Single by Jelly Roll

from the album Ballads of the Broken
- Released: March 31, 2022
- Genre: Country rock
- Length: 3:50
- Label: BBR
- Songwriters: Jason DeFord; Ernest Keith Smith; David Ray Stevens;
- Producers: Ernest Keith Smith; Ilya Toshinsky;

Jelly Roll singles chronology
| "Dead Man Walking" (2021) | "Son of a Sinner" (2022) | "Need a Favor" (2022) |

= Son of a Sinner =

"Son of a Sinner" is a song by American musician Jelly Roll. It is the second single from his eighth studio album Ballads of the Broken. The song is also Jelly Roll's first single release to the country music format.

==Content==
Jason DeFord, known professionally as Jelly Roll, wrote the song with David Ray Stevens and Ernest Keith Smith. Jelly Roll and Stevens were writing songs together at the Sound Emporium in Nashville, Tennessee when Ernest stopped to visit the two. According to Ernest, he let Jelly Roll play one of his guitars, which was set to drop D tuning, at which point Jelly Roll came up with the song's chorus. Ernest then encouraged Jelly Roll to write the verses by himself, as he thought doing so would allow the song to be more autobiographical.
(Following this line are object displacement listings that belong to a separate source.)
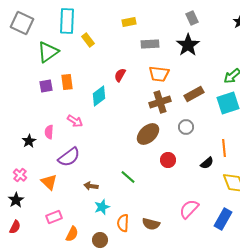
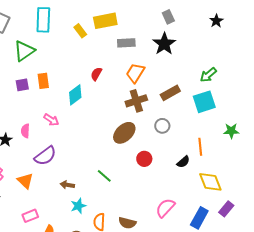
yellow rectangle: (129, 22) -> (105, 21), size x1.6
yellow rectangle: (88, 40) -> (80, 31), moved
orange trapezoid: (159, 74) -> (135, 73), turned 115

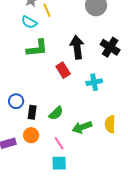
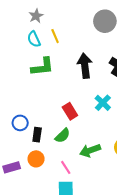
yellow line: (47, 10) -> (55, 36), moved
cyan semicircle: (29, 22) -> (34, 39), turned 35
red rectangle: (63, 70) -> (70, 111), moved
cyan cross: (94, 82) -> (103, 103), turned -35

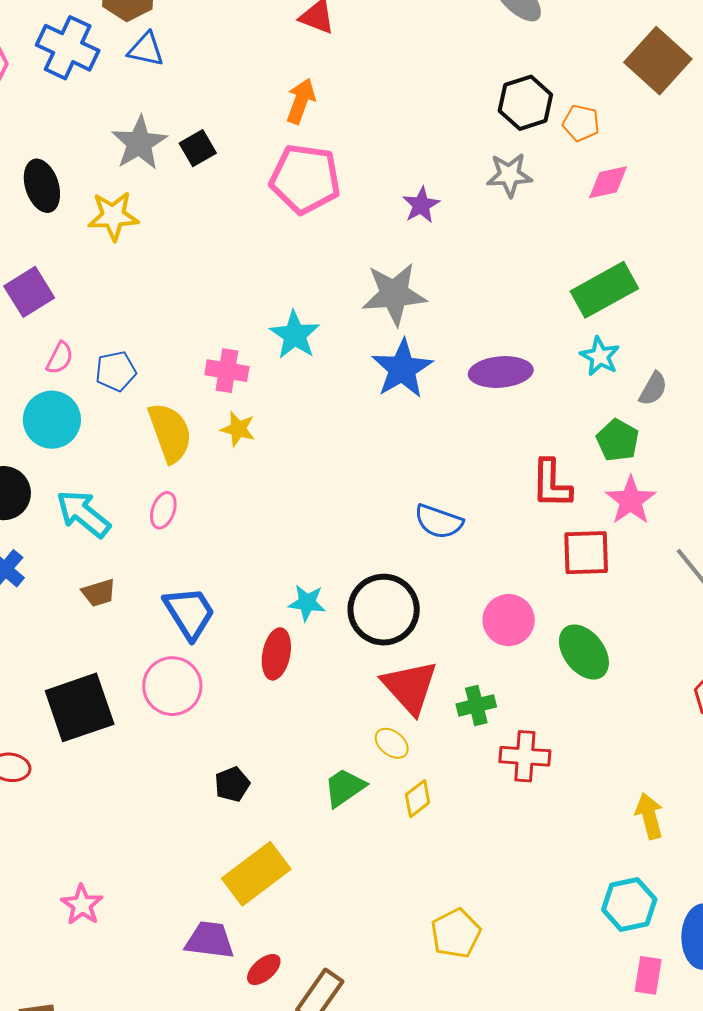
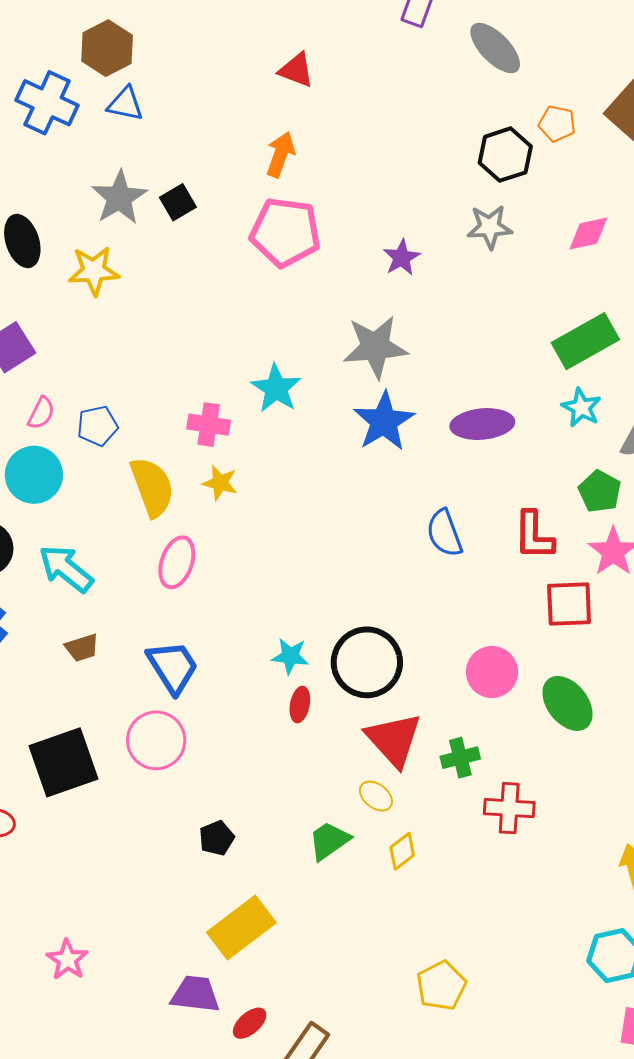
orange pentagon: (581, 123) -> (557, 124), moved
pink ellipse: (163, 510) -> (177, 562), moved, size x1.4
blue semicircle: (439, 522) -> (444, 533), moved, turned 51
red ellipse: (276, 654) -> (300, 704), moved, size x0.7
The song is about Jelly Roll's personal life as a traveling musician, as well as his personal struggles with "right and wrong" and drug addiction. Jelly Roll told Billboard that he was intoxicated while recording the vocal track. The final recording uses a guitar track created and produced by Ernest, with additional production from session musician Ilya Toshinsky. Tom Roland of Billboard described the song as "mainstream country rock" featuring power chords, slide guitar, and a bass guitar line with "a flurry of notes uncommon in the country genre".

==Chart performance==
In the United States, "Son of a Sinner" charted for over 20 weeks on the Hot Rock & Alternative Songs chart. It also debuted on the Country Airplay chart dated March 12, 2022, predating its official release to country radio stations on March 31.

==Charts==

===Weekly charts===

Weekly chart performance for "Son of a Sinner"
| Chart (2022–2023) | Peak position |
|---|---|
| Canada Hot 100 (Billboard) | 61 |
| Canada Country (Billboard) | 7 |
| US Billboard Hot 100 | 31 |
| US Country Airplay (Billboard) | 1 |
| US Hot Country Songs (Billboard) | 8 |
| US Hot Rock & Alternative Songs (Billboard) | 4 |

===Year-end charts===

2022 year-end chart performance for "Son of a Sinner"
| Chart (2022) | Position |
|---|---|
| US Country Airplay (Billboard) | 44 |
| US Digital Song Sales (Billboard) | 35 |
| US Hot Country Songs (Billboard) | 18 |
| US Hot Rock & Alternative Songs (Billboard) | 10 |

2023 year-end chart performance for "Son of a Sinner"
| Chart (2023) | Position |
|---|---|
| US Country Airplay (Billboard) | 45 |
| US Hot Country Songs (Billboard) | 52 |
| US Hot Rock & Alternative Songs (Billboard) | 15 |

==Certifications==

| Region | Certification | Certified units/sales |
| New Zealand (RMNZ) | Gold | 15,000^{‡} |
| United States (RIAA) | 2× Platinum | 2,000,000^{‡} |
^{‡} Sales+streaming figures based on certification alone.